Projekt

Hook & Eye

Corporate Design für die Firma Hook & Eye GmbH

Aus der Idee abgeleitet, altbewährte Möbel und verwandte Produkte an die heutige Zeit anzupassen, entstand die Firma Hook & Eye – The Fine Factory.

Hook & Eye – Haken und Öse. Zwei Teile, die nicht nur zueinander passen, sie sind ohne einander sinnlos. Dazu verkörpern Name, Wort- & Bildmarke sowie das Corporate Design der Hook & Eye GmbH die Verbindung zwischen Alt und Neu, die dem neu gegründeten Unternehmen am Herzen liegt.

Dittel | Architekten entwarfen den Namen und das stimmige Corporate Design. Dabei ist es nicht das Design, das im Vordergrund steht, es ist die Idee, die das Design bestimmt.
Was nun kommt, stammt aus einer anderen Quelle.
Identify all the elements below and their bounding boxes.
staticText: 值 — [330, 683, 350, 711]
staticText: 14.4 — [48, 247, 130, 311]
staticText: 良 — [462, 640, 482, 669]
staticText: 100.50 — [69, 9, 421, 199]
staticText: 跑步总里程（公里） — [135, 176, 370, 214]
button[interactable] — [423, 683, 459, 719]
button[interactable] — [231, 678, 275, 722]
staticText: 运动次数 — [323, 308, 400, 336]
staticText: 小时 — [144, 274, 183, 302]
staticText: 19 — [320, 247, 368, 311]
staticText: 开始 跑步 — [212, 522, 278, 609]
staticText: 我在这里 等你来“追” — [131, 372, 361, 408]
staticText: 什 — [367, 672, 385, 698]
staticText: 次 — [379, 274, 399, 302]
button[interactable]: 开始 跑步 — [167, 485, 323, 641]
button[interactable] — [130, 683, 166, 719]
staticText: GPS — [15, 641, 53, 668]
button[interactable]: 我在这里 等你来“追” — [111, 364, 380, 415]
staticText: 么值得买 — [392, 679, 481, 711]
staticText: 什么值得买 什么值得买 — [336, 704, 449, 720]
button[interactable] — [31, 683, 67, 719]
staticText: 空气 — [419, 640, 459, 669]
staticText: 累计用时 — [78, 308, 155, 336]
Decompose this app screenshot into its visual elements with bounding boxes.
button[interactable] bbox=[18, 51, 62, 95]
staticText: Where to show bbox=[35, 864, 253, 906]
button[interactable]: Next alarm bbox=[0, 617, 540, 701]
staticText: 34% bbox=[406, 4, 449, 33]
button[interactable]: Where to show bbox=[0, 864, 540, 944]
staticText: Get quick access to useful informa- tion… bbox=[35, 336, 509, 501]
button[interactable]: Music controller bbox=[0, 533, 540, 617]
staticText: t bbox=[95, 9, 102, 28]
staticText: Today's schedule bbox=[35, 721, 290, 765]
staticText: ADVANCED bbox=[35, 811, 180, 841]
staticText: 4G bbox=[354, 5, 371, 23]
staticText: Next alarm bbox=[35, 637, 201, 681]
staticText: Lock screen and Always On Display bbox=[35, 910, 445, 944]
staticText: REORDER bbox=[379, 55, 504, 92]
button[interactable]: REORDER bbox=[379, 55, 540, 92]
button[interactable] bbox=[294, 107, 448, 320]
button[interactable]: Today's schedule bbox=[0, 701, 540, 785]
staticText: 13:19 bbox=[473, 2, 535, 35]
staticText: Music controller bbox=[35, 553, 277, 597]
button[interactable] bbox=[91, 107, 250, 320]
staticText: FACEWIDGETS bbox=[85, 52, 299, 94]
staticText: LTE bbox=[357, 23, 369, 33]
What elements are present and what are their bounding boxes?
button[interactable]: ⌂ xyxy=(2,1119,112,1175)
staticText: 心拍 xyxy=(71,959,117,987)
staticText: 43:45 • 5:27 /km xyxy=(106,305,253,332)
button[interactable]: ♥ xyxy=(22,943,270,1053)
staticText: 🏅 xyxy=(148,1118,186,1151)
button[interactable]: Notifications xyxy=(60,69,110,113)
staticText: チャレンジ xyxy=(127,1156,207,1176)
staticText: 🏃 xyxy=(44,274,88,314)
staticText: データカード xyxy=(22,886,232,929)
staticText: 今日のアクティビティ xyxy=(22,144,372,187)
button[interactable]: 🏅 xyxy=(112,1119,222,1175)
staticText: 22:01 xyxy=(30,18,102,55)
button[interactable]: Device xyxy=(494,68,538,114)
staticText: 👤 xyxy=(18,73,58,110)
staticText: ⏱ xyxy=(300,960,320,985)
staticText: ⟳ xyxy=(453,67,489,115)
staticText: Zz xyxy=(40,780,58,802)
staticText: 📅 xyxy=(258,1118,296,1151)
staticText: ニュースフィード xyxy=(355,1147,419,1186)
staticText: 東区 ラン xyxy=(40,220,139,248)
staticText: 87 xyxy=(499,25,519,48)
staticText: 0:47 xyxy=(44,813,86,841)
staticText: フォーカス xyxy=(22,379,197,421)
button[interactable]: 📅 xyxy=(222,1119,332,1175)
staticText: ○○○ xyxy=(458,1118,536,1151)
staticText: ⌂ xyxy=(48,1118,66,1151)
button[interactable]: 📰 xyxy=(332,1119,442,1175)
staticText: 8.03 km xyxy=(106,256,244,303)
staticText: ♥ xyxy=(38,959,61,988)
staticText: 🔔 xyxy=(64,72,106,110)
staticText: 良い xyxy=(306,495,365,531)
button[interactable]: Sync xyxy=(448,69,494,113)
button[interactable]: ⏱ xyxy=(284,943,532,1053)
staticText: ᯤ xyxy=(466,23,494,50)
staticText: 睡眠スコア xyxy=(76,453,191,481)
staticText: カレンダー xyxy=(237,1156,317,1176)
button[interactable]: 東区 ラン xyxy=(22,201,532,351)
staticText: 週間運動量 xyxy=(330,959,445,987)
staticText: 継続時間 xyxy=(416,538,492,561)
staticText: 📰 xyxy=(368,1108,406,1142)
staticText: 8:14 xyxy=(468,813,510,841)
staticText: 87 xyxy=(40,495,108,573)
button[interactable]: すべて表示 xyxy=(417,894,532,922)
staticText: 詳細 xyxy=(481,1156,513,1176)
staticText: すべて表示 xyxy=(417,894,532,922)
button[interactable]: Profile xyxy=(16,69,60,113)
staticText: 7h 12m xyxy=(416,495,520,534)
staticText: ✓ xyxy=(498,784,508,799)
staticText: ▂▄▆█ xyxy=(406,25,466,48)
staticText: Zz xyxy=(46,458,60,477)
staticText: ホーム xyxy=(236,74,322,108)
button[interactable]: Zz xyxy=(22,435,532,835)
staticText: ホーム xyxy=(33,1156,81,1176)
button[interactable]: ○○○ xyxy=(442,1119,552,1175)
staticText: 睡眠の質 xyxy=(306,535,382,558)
Das filigrane Signet und der selbstbewusste Schriftzug repräsentieren zum einen die Kreativität, mit der Möbel und Accessoires entworfen und überarbeitet werden, zum anderen ist die klare und sorgfältige Vorgehensweise spürbar. Hier dreht sich alles um Produkte, die das Leben verschönern. Um diese in den Fokus zu rücken, wurde mit einem offenen und dezenten Layout gearbeitet. So wurde genug Platz geschaffen, um die Möbel frei atmen zu lassen. Hierbei wird zudem auf eine ruhige und prägnante Farbgebung gesetzt, die in Kombination miteinander Aufmerksamkeit erregen, ohne aufdringlich zu wirken.
Mit der Trade Gothic wurde eine serifenlose Schrift gewählt, die mit hohen Überlebenschancen gesegnet ist; was sie seit 1948 beweist. Dies spielt im Zuge des Gedanken, Altes wieder aufleben zu lassen, eine große Rolle und war eines der Argumente für die Wahl.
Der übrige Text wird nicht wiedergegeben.